I found this thought provoking insights from Mr. Goldman and wanted to share it with the readers of this blog. There is no question that the population is being distracted and manipulated some of us feel like we know why, but that is a topic for another time. I just hope you get value from the insight in this article.
Is Emotional Intelligence on the Decline?
That’s what I just heard from Consortium member Joshua Freedman, whose group takes the pulse of EI worldwide every two years. They found many drops in EI, particularly in self-management abilities.
This “State of the Heart” survey includes a random sample of around 10,000 people in 140 countries.
The “less bad news”: empathy declined less than other EI abilities, perhaps suggesting that “despite the pressures of the last 3 years, people remain relatively committed to connecting,” as Freedman put it.
But globally the survey found emotional intelligence abilities declined by 3.4%.
The full report will be published later this year.
Just over one in five had strong showings in EI (strengths in 9 of 12 competencies) as rated by people who knew them well.
Consider the impact of leaders who lack self-awareness (the basis for self-management) on those who work for them. If a leader lacks self-awareness, the data showed, around 40% of those they lead need to strengthen their empathy, their ability to inspire others, and their effectiveness at handling conflicts.
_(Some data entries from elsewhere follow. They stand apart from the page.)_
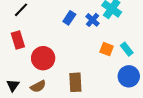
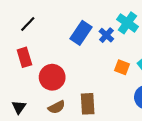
blue rectangle: (69, 18) -> (81, 33), size x1.5
brown semicircle: (38, 86) -> (57, 107), moved

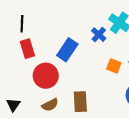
black line: (28, 24) -> (22, 24), turned -42
blue rectangle: (81, 33) -> (67, 50), moved
red rectangle: (24, 57) -> (27, 49), moved

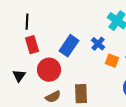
blue cross: (99, 35) -> (98, 44), moved
black triangle: (13, 105) -> (19, 76), moved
The good news here: all of these EI competencies are learnable, and if we’re motivated we can improve our EI at any point in life.
My interests extend beyond emotional intelligence. This wider curiosity is reflected in this month’s recommendations:
Dacher Keltner, Awe. Keltner, founder of the The Greater Good Science Center at the University of California, has been a pioneer in studies of purpose and compassion. In this book he analyzes the most positive of emotions, the feeling of being awestruck.